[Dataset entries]
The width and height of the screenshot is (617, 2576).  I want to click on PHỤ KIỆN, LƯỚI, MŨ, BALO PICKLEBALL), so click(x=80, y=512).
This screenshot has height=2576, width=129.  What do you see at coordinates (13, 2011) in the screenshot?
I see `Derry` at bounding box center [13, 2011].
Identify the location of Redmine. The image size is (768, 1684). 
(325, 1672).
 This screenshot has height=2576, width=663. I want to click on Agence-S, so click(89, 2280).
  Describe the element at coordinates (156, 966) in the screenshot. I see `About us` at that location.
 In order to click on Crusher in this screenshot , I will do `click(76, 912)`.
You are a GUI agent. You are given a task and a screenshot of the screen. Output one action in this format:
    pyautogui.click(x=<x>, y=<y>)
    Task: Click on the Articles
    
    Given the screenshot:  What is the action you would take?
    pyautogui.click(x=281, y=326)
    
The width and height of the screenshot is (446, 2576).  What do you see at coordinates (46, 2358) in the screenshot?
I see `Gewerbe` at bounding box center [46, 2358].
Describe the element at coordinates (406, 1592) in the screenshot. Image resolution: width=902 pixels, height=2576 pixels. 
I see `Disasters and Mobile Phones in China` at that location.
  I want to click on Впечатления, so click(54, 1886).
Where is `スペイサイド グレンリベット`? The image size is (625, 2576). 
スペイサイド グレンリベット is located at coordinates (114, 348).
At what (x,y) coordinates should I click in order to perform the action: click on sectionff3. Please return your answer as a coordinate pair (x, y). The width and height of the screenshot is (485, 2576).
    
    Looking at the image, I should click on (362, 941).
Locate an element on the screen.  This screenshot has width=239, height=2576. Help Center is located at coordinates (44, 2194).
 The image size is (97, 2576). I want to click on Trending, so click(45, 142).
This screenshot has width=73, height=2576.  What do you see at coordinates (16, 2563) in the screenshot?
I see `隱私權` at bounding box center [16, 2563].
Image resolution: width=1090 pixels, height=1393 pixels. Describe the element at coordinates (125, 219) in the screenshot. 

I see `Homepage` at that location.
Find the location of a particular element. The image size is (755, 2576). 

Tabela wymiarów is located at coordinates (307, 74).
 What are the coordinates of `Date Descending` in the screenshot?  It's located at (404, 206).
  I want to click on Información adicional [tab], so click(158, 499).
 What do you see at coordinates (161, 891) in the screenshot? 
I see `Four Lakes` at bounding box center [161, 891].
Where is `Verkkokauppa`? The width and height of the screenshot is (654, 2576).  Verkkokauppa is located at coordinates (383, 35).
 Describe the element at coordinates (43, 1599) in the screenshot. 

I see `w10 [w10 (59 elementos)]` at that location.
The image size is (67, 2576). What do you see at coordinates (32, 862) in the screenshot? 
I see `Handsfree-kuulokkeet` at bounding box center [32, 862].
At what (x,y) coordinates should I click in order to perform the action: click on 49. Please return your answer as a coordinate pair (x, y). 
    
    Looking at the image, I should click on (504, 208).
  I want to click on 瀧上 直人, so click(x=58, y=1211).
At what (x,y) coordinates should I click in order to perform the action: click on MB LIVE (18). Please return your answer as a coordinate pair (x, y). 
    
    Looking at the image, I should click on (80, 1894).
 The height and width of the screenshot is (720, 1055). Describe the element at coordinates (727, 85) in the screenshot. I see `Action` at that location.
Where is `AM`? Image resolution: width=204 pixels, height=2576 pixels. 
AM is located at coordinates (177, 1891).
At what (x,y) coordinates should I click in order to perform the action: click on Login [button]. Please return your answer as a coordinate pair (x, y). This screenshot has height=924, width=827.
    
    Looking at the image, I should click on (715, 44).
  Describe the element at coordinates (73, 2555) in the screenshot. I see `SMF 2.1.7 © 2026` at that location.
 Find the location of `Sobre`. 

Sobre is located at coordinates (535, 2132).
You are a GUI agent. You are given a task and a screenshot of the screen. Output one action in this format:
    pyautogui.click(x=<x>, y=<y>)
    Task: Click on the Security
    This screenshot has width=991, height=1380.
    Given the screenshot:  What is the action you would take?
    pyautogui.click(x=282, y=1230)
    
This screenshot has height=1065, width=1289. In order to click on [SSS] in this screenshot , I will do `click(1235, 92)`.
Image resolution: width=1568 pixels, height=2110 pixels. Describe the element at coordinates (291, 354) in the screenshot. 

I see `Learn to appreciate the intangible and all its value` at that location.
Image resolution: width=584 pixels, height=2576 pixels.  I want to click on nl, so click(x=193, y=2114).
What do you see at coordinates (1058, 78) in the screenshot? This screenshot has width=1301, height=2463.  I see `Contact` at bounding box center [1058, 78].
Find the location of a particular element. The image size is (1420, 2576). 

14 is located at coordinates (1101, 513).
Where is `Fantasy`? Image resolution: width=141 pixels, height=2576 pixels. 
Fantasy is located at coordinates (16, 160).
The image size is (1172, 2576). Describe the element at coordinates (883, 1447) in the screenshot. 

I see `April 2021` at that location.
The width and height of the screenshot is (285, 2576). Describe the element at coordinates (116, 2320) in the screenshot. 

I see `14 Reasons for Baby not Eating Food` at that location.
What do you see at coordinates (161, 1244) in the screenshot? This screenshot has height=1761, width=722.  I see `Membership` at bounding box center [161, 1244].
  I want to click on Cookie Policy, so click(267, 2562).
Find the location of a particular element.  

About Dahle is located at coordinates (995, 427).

- ACTIVITY
Each line of the data is to be retyped exactly as shown.

- YOUR SOLUTION
The width and height of the screenshot is (617, 2576).  I want to click on PHỤ KIỆN, LƯỚI, MŨ, BALO PICKLEBALL), so click(x=80, y=512).
This screenshot has height=2576, width=129.  What do you see at coordinates (13, 2011) in the screenshot?
I see `Derry` at bounding box center [13, 2011].
Identify the location of Redmine. The image size is (768, 1684). 
(325, 1672).
 This screenshot has height=2576, width=663. I want to click on Agence-S, so click(89, 2280).
  Describe the element at coordinates (156, 966) in the screenshot. I see `About us` at that location.
 In order to click on Crusher in this screenshot , I will do `click(76, 912)`.
You are a GUI agent. You are given a task and a screenshot of the screen. Output one action in this format:
    pyautogui.click(x=<x>, y=<y>)
    Task: Click on the Articles
    
    Given the screenshot:  What is the action you would take?
    pyautogui.click(x=281, y=326)
    
The width and height of the screenshot is (446, 2576).  What do you see at coordinates (46, 2358) in the screenshot?
I see `Gewerbe` at bounding box center [46, 2358].
Describe the element at coordinates (406, 1592) in the screenshot. Image resolution: width=902 pixels, height=2576 pixels. 
I see `Disasters and Mobile Phones in China` at that location.
  I want to click on Впечатления, so click(54, 1886).
Where is `スペイサイド グレンリベット`? The image size is (625, 2576). 
スペイサイド グレンリベット is located at coordinates (114, 348).
At what (x,y) coordinates should I click in order to perform the action: click on sectionff3. Please return your answer as a coordinate pair (x, y). The width and height of the screenshot is (485, 2576).
    
    Looking at the image, I should click on (362, 941).
Locate an element on the screen.  This screenshot has width=239, height=2576. Help Center is located at coordinates (44, 2194).
 The image size is (97, 2576). I want to click on Trending, so click(45, 142).
This screenshot has width=73, height=2576.  What do you see at coordinates (16, 2563) in the screenshot?
I see `隱私權` at bounding box center [16, 2563].
Image resolution: width=1090 pixels, height=1393 pixels. Describe the element at coordinates (125, 219) in the screenshot. 

I see `Homepage` at that location.
Find the location of a particular element. The image size is (755, 2576). 

Tabela wymiarów is located at coordinates (307, 74).
 What are the coordinates of `Date Descending` in the screenshot?  It's located at (404, 206).
  I want to click on Información adicional [tab], so click(158, 499).
 What do you see at coordinates (161, 891) in the screenshot? 
I see `Four Lakes` at bounding box center [161, 891].
Where is `Verkkokauppa`? The width and height of the screenshot is (654, 2576).  Verkkokauppa is located at coordinates (383, 35).
 Describe the element at coordinates (43, 1599) in the screenshot. 

I see `w10 [w10 (59 elementos)]` at that location.
The image size is (67, 2576). What do you see at coordinates (32, 862) in the screenshot? 
I see `Handsfree-kuulokkeet` at bounding box center [32, 862].
At what (x,y) coordinates should I click in order to perform the action: click on 49. Please return your answer as a coordinate pair (x, y). 
    
    Looking at the image, I should click on (504, 208).
  I want to click on 瀧上 直人, so click(x=58, y=1211).
At what (x,y) coordinates should I click in order to perform the action: click on MB LIVE (18). Please return your answer as a coordinate pair (x, y). 
    
    Looking at the image, I should click on (80, 1894).
 The height and width of the screenshot is (720, 1055). Describe the element at coordinates (727, 85) in the screenshot. I see `Action` at that location.
Where is `AM`? Image resolution: width=204 pixels, height=2576 pixels. 
AM is located at coordinates (177, 1891).
At what (x,y) coordinates should I click in order to perform the action: click on Login [button]. Please return your answer as a coordinate pair (x, y). This screenshot has height=924, width=827.
    
    Looking at the image, I should click on (715, 44).
  Describe the element at coordinates (73, 2555) in the screenshot. I see `SMF 2.1.7 © 2026` at that location.
 Find the location of `Sobre`. 

Sobre is located at coordinates (535, 2132).
You are a GUI agent. You are given a task and a screenshot of the screen. Output one action in this format:
    pyautogui.click(x=<x>, y=<y>)
    Task: Click on the Security
    This screenshot has width=991, height=1380.
    Given the screenshot:  What is the action you would take?
    pyautogui.click(x=282, y=1230)
    
This screenshot has height=1065, width=1289. In order to click on [SSS] in this screenshot , I will do `click(1235, 92)`.
Image resolution: width=1568 pixels, height=2110 pixels. Describe the element at coordinates (291, 354) in the screenshot. 

I see `Learn to appreciate the intangible and all its value` at that location.
Image resolution: width=584 pixels, height=2576 pixels.  I want to click on nl, so click(x=193, y=2114).
What do you see at coordinates (1058, 78) in the screenshot? This screenshot has width=1301, height=2463.  I see `Contact` at bounding box center [1058, 78].
Find the location of a particular element. The image size is (1420, 2576). 

14 is located at coordinates (1101, 513).
Where is `Fantasy`? Image resolution: width=141 pixels, height=2576 pixels. 
Fantasy is located at coordinates (16, 160).
The image size is (1172, 2576). Describe the element at coordinates (883, 1447) in the screenshot. 

I see `April 2021` at that location.
The width and height of the screenshot is (285, 2576). Describe the element at coordinates (116, 2320) in the screenshot. 

I see `14 Reasons for Baby not Eating Food` at that location.
What do you see at coordinates (161, 1244) in the screenshot? This screenshot has height=1761, width=722.  I see `Membership` at bounding box center [161, 1244].
  I want to click on Cookie Policy, so click(267, 2562).
Find the location of a particular element.  

About Dahle is located at coordinates (995, 427).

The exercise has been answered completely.